Westmont Magazine Artistic Inspiration

Stephanie Smith ’06 uses her exceptional artistic gifts to praise God and to minister to the communities that surround her. Last summer she felt inspired to create a series of eight powerful watercolors that explore the beatitudes Jesus delivered in the Sermon on the Mount (Matthew 5-7). Images of Third World poverty — where innocent children suffer — bring life to each lesson. But vibrant hope and color illuminate the pictures as well to illustrate God’s eternal presence in times of trouble.

Stephanie didn’t realize that her first piece, “Blessed Is He,” would end up being part of a series. She created the painting in a watercolor class during her first year at Westmont. There was something different about the process and the way the image touched her heart.

“The painting just flowed out of me so easily,” she recalls. “It was the first time I wasn’t creating something for myself. I felt like these pictures needed to be painted.”

When her pastor began preaching on the beatitudes last summer, she knew she had to add to the painting she had done in class. The rest of the images poured out of her with such urgency that each detailed painting only took two days to complete. To obtain photo references for inspiration, Stephanie searched the Internet, books, and magazines such as National Geographic to find the perfect images to capture each verse.
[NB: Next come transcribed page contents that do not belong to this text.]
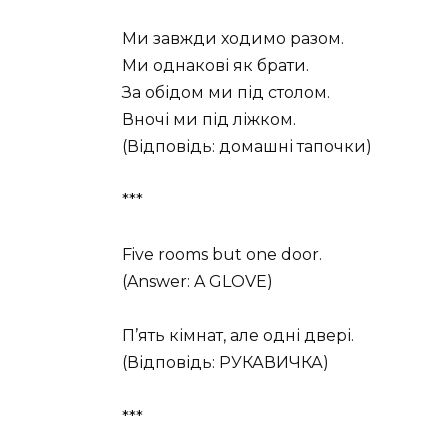
Ми завжди ходимо разом.
Ми однакові як брати.
За обідом ми під столом.
Вночі ми під ліжком.
(Відповідь: домашні тапочки)
***
Five rooms but one door.
(Answer: A GLOVE)
П’ять кімнат, але одні двері.
(Відповідь: РУКАВИЧКА)
***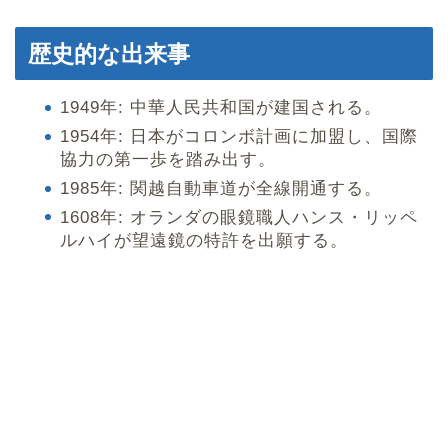
歴史的な出来事
1949年: 中華人民共和国が建国される。
1954年: 日本がコロンボ計画に加盟し、国際
協力の第一歩を踏み出す。
1985年: 関越自動車道が全線開通する。
1608年: オランダの眼鏡職人ハンス・リッペ
ルハイが望遠鏡の特許を出願する。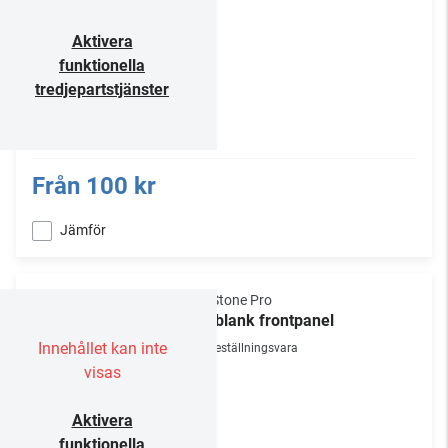
Aktivera
funktionella
tredjepartstjänster
Från
100 kr
Jämför
NorStone Pro
19" blank frontpanel
Innehållet kan inte
Beställningsvara
visas
Aktivera
funktionella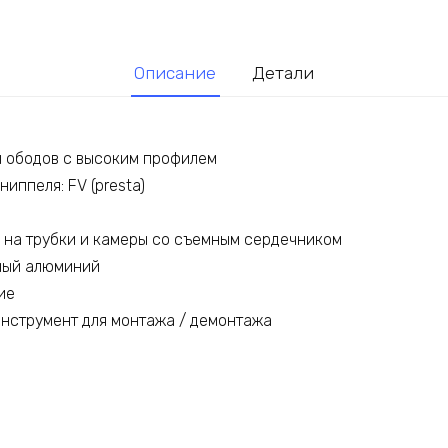
Описание
Детали
я ободов с высоким профилем
иппеля: FV (presta)
 на трубки и камеры со съемным сердечником
ный алюминий
ие
инструмент для монтажа / демонтажа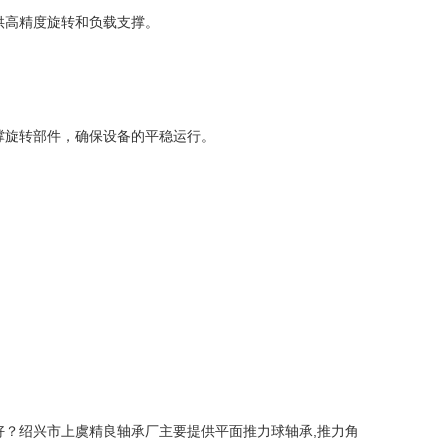
供高精度旋转和负载支撑。
撑旋转部件，确保设备的平稳运行。
？绍兴市上虞精良轴承厂主要提供平面推力球轴承,推力角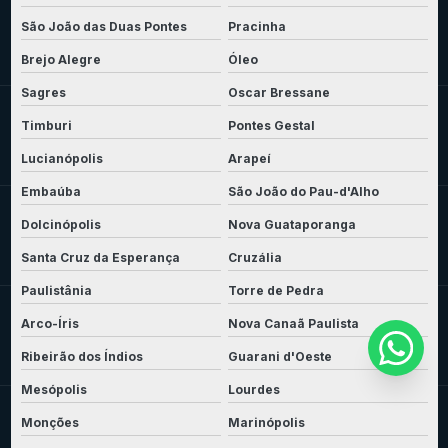
São João das Duas Pontes
Pracinha
Brejo Alegre
Óleo
Sagres
Oscar Bressane
Timburi
Pontes Gestal
Lucianópolis
Arapeí
Embaúba
São João do Pau-d'Alho
Dolcinópolis
Nova Guataporanga
Santa Cruz da Esperança
Cruzália
Paulistânia
Torre de Pedra
Arco-Íris
Nova Canaã Paulista
Ribeirão dos Índios
Guarani d'Oeste
Mesópolis
Lourdes
Monções
Marinópolis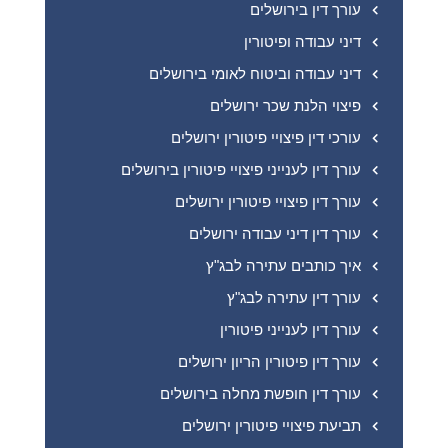
עורך דין בירושלים
דיני עבודה ופיטורין
דיני עבודה וביטוח לאומי בירושלים
פיצוי הלנת שכר ירושלים
עורכי דין פיצויי פיטורין ירושלים
עורך דין לענייני פיצויי פיטורין בירושלים
עורך דין פיצויי פיטורין ירושלים
עורך דין דיני עבודה ירושלים
איך כותבים עתירה לבג"ץ
עורך דין עתירה לבג"ץ
עורך דין לענייני פיטורין
עורך דין פיטורין הריון ירושלים
עורך דין חופשת מחלה בירושלים
תביעת פיצויי פיטורין ירושלים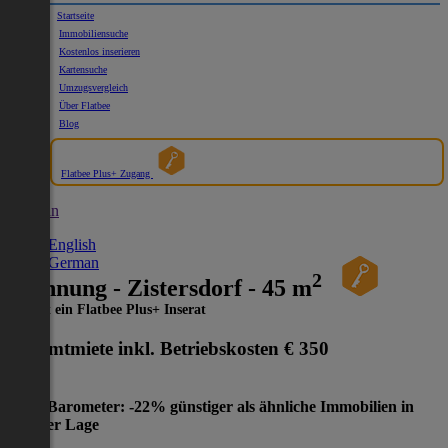
Startseite
Immobiliensuche
Kostenlos inserieren
Kartensuche
Umzugsvergleich
Über Flatbee
Blog
Flatbee Plus+ Zugang
German
English
German
2
Wohnung - Zistersdorf - 45 m
Dies ist ein Flatbee Plus+ Inserat
Gesamtmiete inkl. Betriebskosten
€ 350
Preis-Barometer: -22% günstiger als ähnliche Immobilien in
gleicher Lage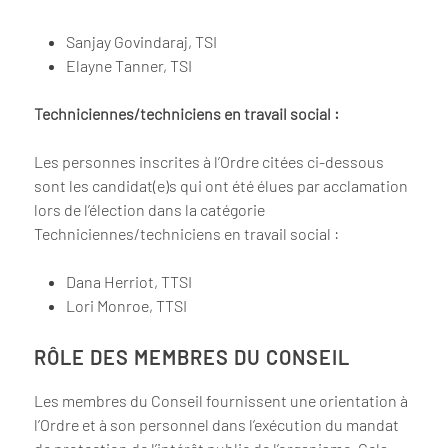
Sanjay Govindaraj, TSI
Elayne Tanner, TSI
Techniciennes/techniciens en travail social :
Les personnes inscrites à l’Ordre citées ci-dessous
sont les candidat(e)s qui ont été élues par acclamation
lors de l’élection dans la catégorie
Techniciennes/techniciens en travail social :
Dana Herriot, TTSI
Lori Monroe, TTSI
RÔLE DES MEMBRES DU CONSEIL
Les membres du Conseil fournissent une orientation à
l’Ordre et à son personnel dans l’exécution du mandat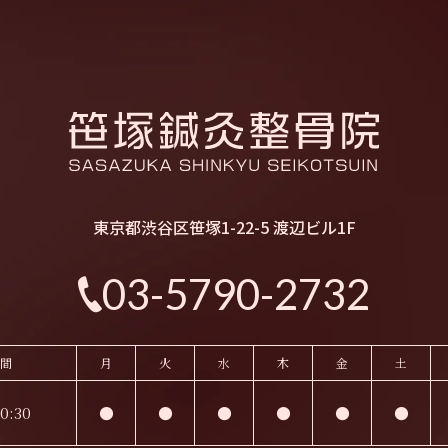
東京都渋谷区笹塚1-22-5 渡辺ビル1F
03-5790-2732
間
月
火
水
木
金
土
0:30
●
●
●
●
●
●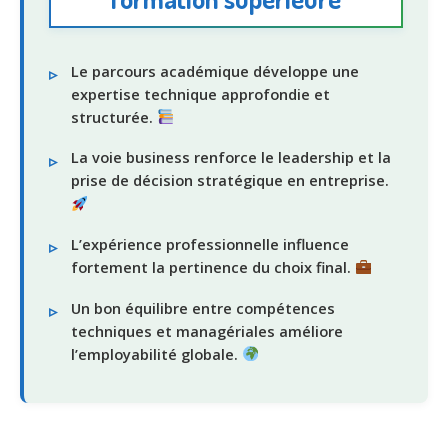
Le parcours académique développe une
expertise technique approfondie et
structurée.
La voie business renforce le leadership et la
prise de décision stratégique en entreprise.
L’expérience professionnelle influence
fortement la pertinence du choix final.
Un bon équilibre entre compétences
techniques et managériales améliore
l’employabilité globale.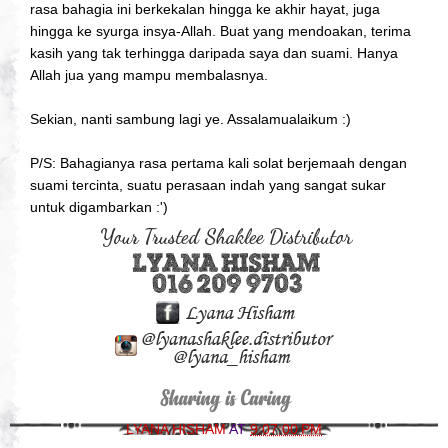
rasa bahagia ini berkekalan hingga ke akhir hayat, juga
hingga ke syurga insya-Allah. Buat yang mendoakan, terima
kasih yang tak terhingga daripada saya dan suami. Hanya
Allah jua yang mampu membalasnya.
Sekian, nanti sambung lagi ye. Assalamualaikum :)
P/S: Bahagianya rasa pertama kali solat berjemaah dengan
suami tercinta, suatu perasaan indah yang sangat sukar
untuk digambarkan :')
LYANA HISHAM
AT
9:07:00 PM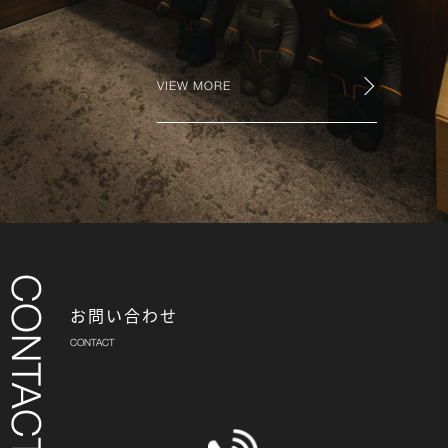
VIEW MORE
お問い合わせ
“Before I began working on each painting, I attempted to meditate on the verse to understand what it meant,” she says.

Since her pastor’s talk on the Sermon on the Mount originally inspired Stephanie, the series went on exhibit at her church, Trinity United Presbyterian in Santa Ana, Calif. A free-lance writer visiting from Chicago saw the show and asked Stephanie if he could write an article about her.

His first piece appeared in the March/April issue of Campus Life. The editors at Brio & Beyond, a popular Christian teenage magazine from Focus on the Family, were also interested in Stephanie. Brio published a cover story about her in the May 2004 issue. The article triggered a flood of positive feedback, and many people have asked to buy one or more of the paintings. However, Stephanie believes that breaking the set apart would make its ministry substantially less powerful and plans to keep it together.

Strong support from the Westmont community has encouraged Stephanie to continue with the project. The series on the beatitudes appeared in an exhibit in the college library during the spring, where students, staff and parents saw the colorful and inspirational paintings.

In the fall, Stephanie will participate in Westmont’s new semester-long program in Queretaro, Mexico. Not only will she study art and Spanish language and culture there, but she will paint what she encounters.

“I believe that God is calling me to do missions work,” she says. “I hope to support the people I visit by selling paintings inspired by their culture.”

This summer she plans to take on a new artistic project: interpreting the fruit of the Spirit. She hopes this work bears fruit of its own.